New Delhi: Effective recovery of muscle is as important as the workout routine you follow. What you consume has a direct impact on the same. Therefore, you should ensure a proper and balanced nutritional intake in order to boost muscle recovery, also resulting in optimal muscle growth. Here are some nutrients to add to your recovery diet:
Protein is a type of macronutrient that provides your body with the energy it requires on a daily basis. It also plays an important role as one of the building blocks of your muscles and helps prevent inflammation. A diet rich in protein can help you get the required amounts of nutrients and support muscle recovery and growth.
You can consume foods like eggs, meat, poultry, fish, tofu, beans, peas, etc., to fulfil your body’s protein requirement. You can also rely on protein powders for the same. If you are on a low-calorie diet, you can opt for BCAA pre-workout powder (consisting of three amino acids: valine, leucine, and isoleucine) to boost muscle recovery.
2. Omega 3 Fatty Acids
The first phase of recovery involves inflammation, which is also beneficial for the proper healing of your muscles. However, you must note that high inflammation for longer durations may have some negative effects on your recovery process. Consumption of omega-3 is one way of avoiding excess inflammation.

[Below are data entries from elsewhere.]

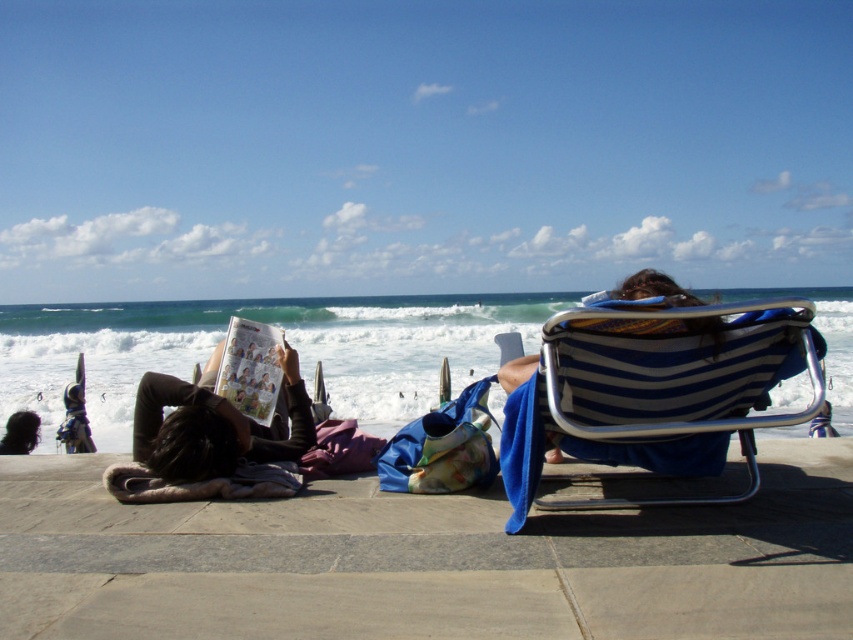 You are standing at the camera position looking at the beach scene. There are two points marked in the image. Which point, point (730, 522) or point (225, 369), is closer to you?

Point (730, 522) is closer to the camera than point (225, 369).

You are standing at the center of the beach scene and want to move towards the blue striped fabric beach chair at right. Based on the coordinates provided in the description, is the chair positioned more to the right or left side of the image?

The blue striped fabric beach chair at right is located at point 0.594 on the x and 0.783 on the y, so the chair is positioned more to the right side of the image. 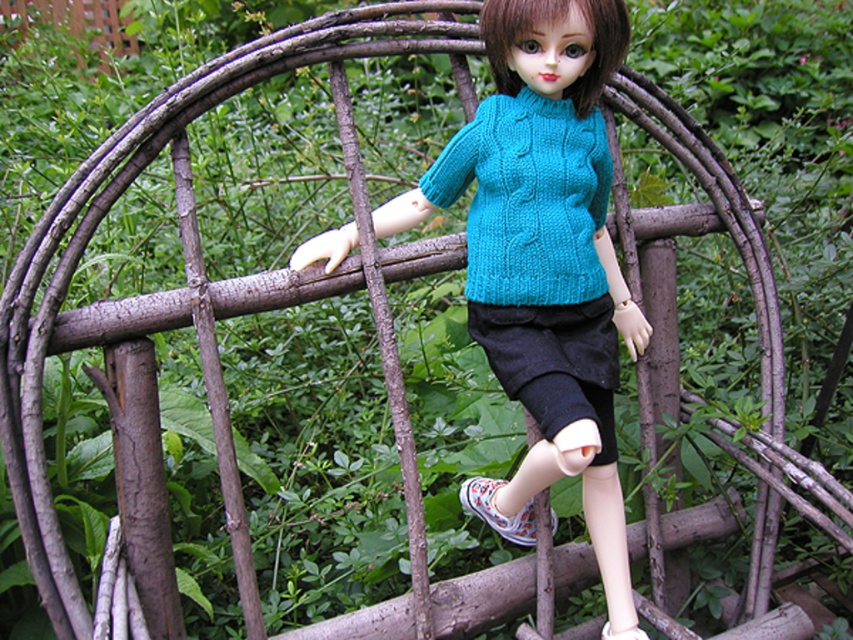 You are a gardener trying to place a decorative rock between the white canvas shoe at lower center and the white fabric shoe at lower right. The rock is 5 inches wide. Is there enough space between them to fit the rock?

The white canvas shoe at lower center and white fabric shoe at lower right are 8.47 inches apart. Since the rock is 5 inches wide, there is enough space between them to fit the rock.

You are a gardener in the scene and need to place a new plant between the white canvas shoe at lower center and the white fabric shoe at lower right. Based on their positions, which shoe should the plant be closer to?

The plant should be placed closer to the white fabric shoe at lower right because the white canvas shoe at lower center is to the left of it, so the space between them is on the right side of the canvas shoe.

Foods like walnuts, flaxseeds, chia seeds, oysters, fish (like salmon, sardines, mackerel, etc.), and so on can help you get enough amounts of omega 3 to reduce inflammation and in turn, speed up recovery.
3. Vitamin B Complex
In addition to essential amino acids and omega-3 fatty acids, what if we told you that B vitamins can also aid muscle recovery? B vitamins support the processing of protein in the body, boosting the production of new cells as well as repair of soreness-causing microtears.
Bananas, peas, broccoli, leafy greens, dairy products, liver meat, eggs, etc., can be excellent sources of B vitamins.

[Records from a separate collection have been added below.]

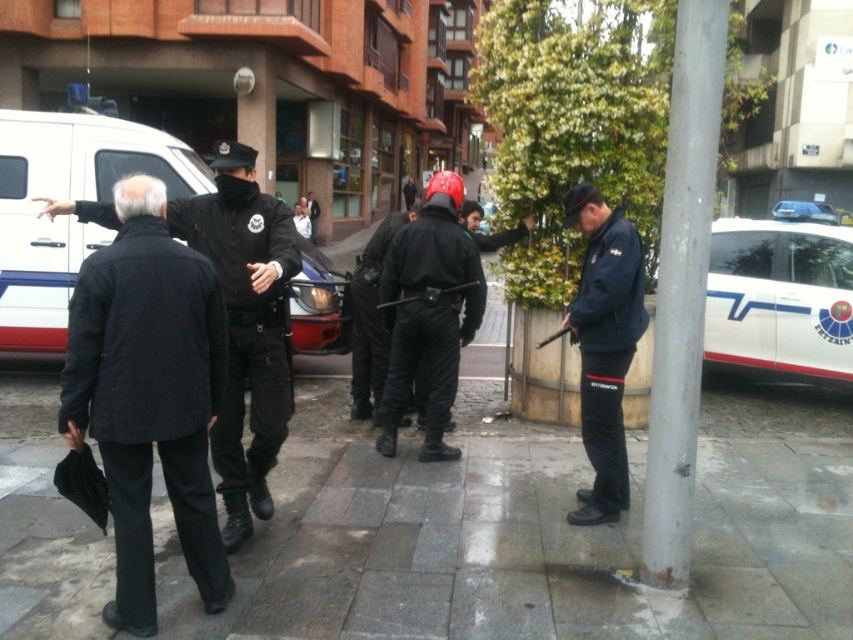 Question: Is navy blue uniform at center further to camera compared to black uniformed man at center?

Choices:
 (A) yes
 (B) no

Answer: (B)

Question: Does white glossy police car at right appear on the right side of navy blue uniform at center?

Choices:
 (A) yes
 (B) no

Answer: (A)

Question: Estimate the real-world distances between objects in this image. Which object is farther from the black uniformed man at center?

Choices:
 (A) black matte uniform at center
 (B) matte black helmet at center
 (C) navy blue uniform at center
 (D) white matte van at left

Answer: (C)

Question: Which object is positioned closest to the matte black helmet at center?

Choices:
 (A) navy blue uniform at center
 (B) black matte uniform at center
 (C) white glossy police car at right
 (D) black matte jacket at left

Answer: (B)

Question: Can you confirm if black matte jacket at left is thinner than matte black helmet at center?

Choices:
 (A) yes
 (B) no

Answer: (A)

Question: Which of these objects is positioned closest to the white glossy police car at right?

Choices:
 (A) black uniformed man at center
 (B) navy blue uniform at center
 (C) black matte jacket at left

Answer: (B) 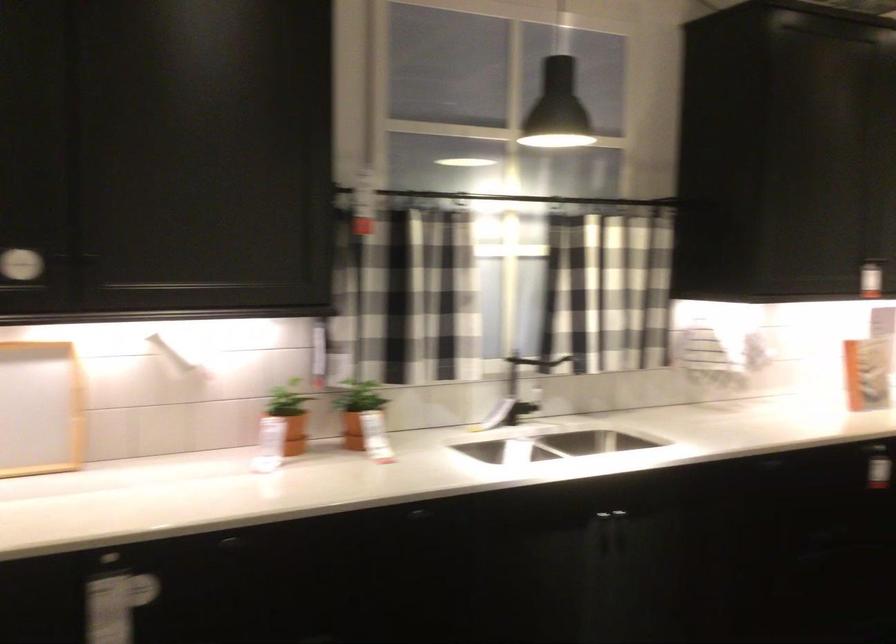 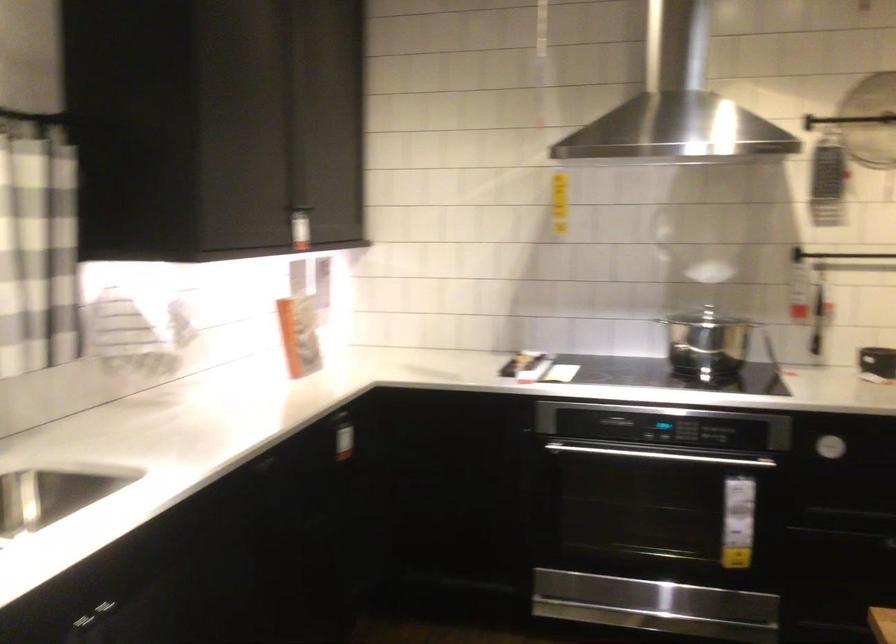 Question: Based on the continuous images, in which direction is the camera rotating? Reply with the corresponding letter.

Choices:
 (A) Left
 (B) Right
 (C) Up
 (D) Down

Answer: (B) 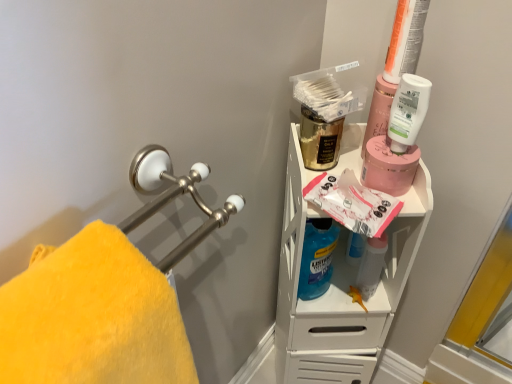 Question: Based on their sizes in the image, would you say pink matte jar at upper right is bigger or smaller than gold metallic mouthwash at upper center, placed as the 1th mouthwash when sorted from left to right?

Choices:
 (A) big
 (B) small

Answer: (B)

Question: Does point (398, 178) appear closer or farther from the camera than point (323, 127)?

Choices:
 (A) farther
 (B) closer

Answer: (B)

Question: Based on their relative distances, which object is nearer to the matte white shelf at upper right?

Choices:
 (A) matte gray spray bottle at center, the second cleaning product positioned from the left
 (B) translucent plastic mouthwash at upper right, arranged as the second mouthwash when viewed from the left
 (C) blue translucent liquid at center, which is the 2th cleaning product from top to bottom
 (D) white matte lotion at upper right, marked as the 3th cleaning product in a bottom-to-top arrangement
 (E) yellow plush towel at left

Answer: (C)

Question: Considering the real-world distances, which object is farthest from the gold metallic mouthwash at upper center, which is the second mouthwash from right to left?

Choices:
 (A) yellow plush towel at left
 (B) matte white shelf at upper right
 (C) blue translucent liquid at center, the first cleaning product positioned from the left
 (D) matte gray spray bottle at center, which appears as the 2th cleaning product when viewed from the right
 (E) translucent plastic mouthwash at upper right, which appears as the 1th mouthwash when viewed from the right

Answer: (A)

Zinc is considered to be helpful for muscle and tissue repair, growth, and wound healing. A deficiency of the nutrient can result in your body struggling to heal tears induced by workouts as well as injuries caused to the body in general.
To get enough amounts of zinc through your diet, focus on the intake of meat, fish, pulses, seeds (especially pumpkin seeds), grains, and so on.
5. Vitamin C
Vitamin C is a type of micronutrient that boosts the production of collagen in the body. Collagen is important because it helps maintain healthy bones, tendons, muscles and skin in the body. Additionally, it possesses antioxidant and anti-inflammatory properties, further supporting athletic performance.

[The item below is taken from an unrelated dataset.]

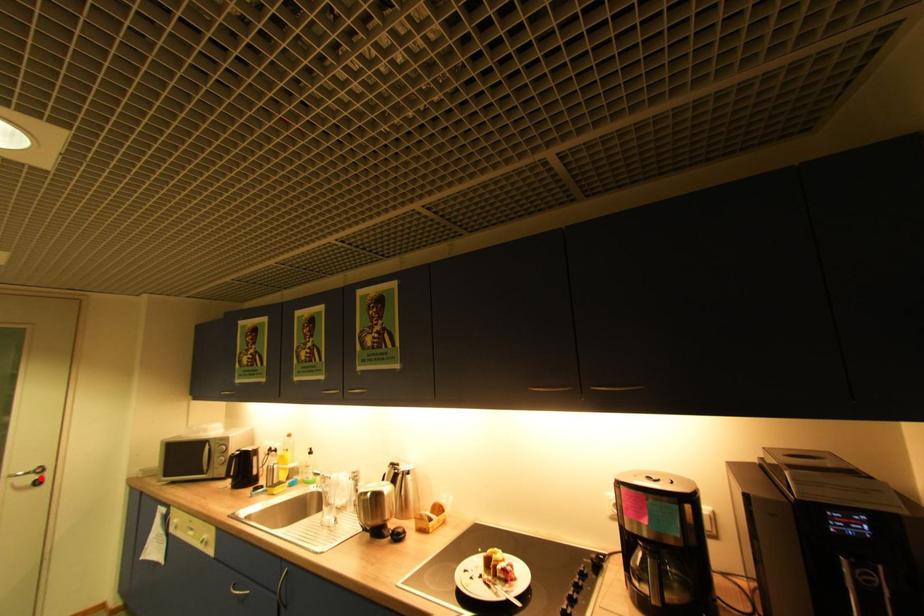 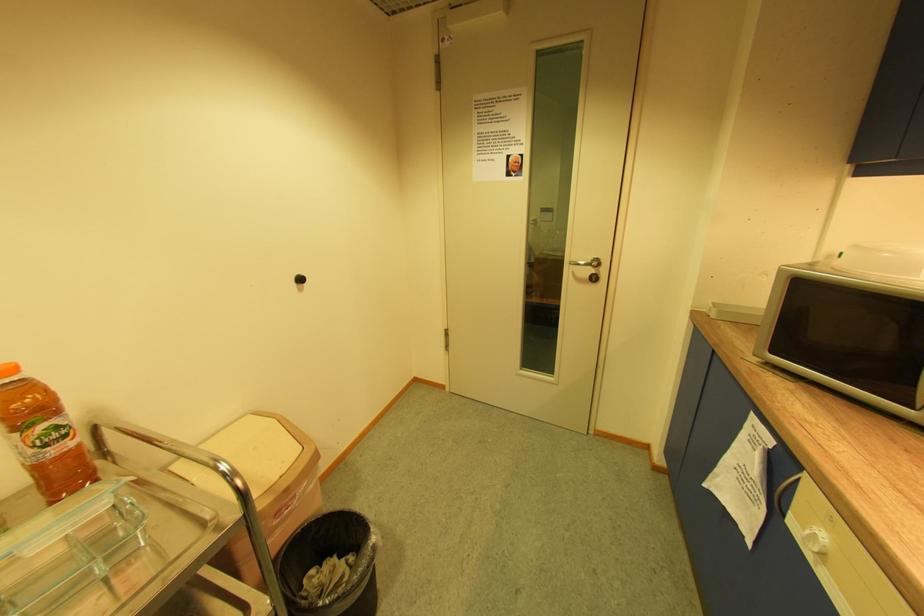 Question: I am providing you with two images of the same scene from different viewpoints. In image1, a red point is highlighted. Considering the same 3D point in image2, which of the following is correct?

Choices:
 (A) It is closer
 (B) It is farther

Answer: (B) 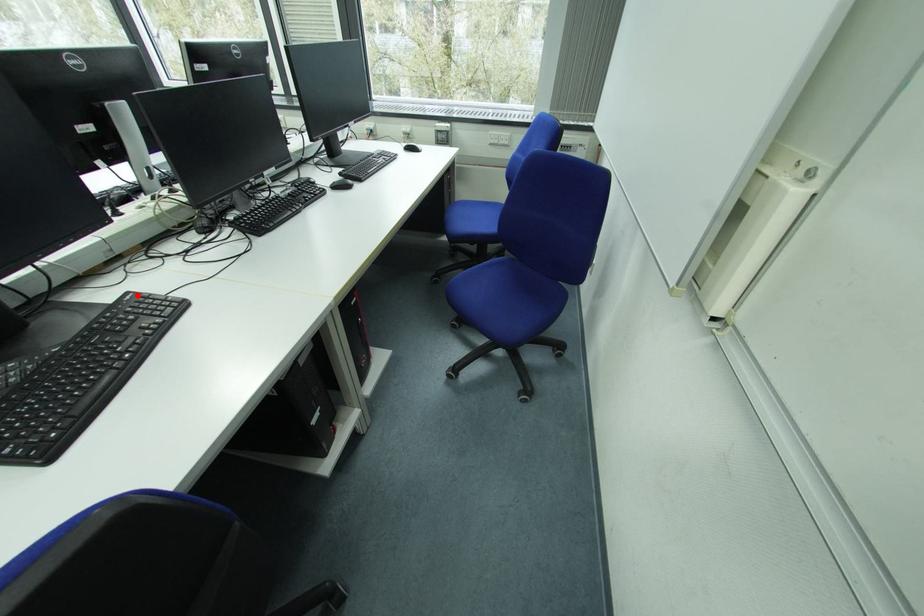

Consume citrus fruits, yellow and red bell peppers, leafy green vegetables, mangoes, berries, tomatoes, etc., to get the required amounts of vitamin C through your diet.
CoQ10, or Coenzyme Q10, is an antioxidant produced by the body and is stored in the mitochondria of a cell. It has the ability to reduce muscle fatigue and pain by reducing excess inflammation as well as damage caused by physical stressors.
Spinach, fish (such as salmon, tuna, mackerel, sardines, etc.), and nuts are some dietary sources of CoQ10.
We have discussed some nutrients that can help boost recovery as well as the growth of muscles after a strenuous workout routine. Deficiency in these may hinder or slow down your recovery process, and excess amounts may result in certain negative effects. Therefore, it is important to consume these in the right amounts. You can also consider consulting a healthcare professional in order to determine the same.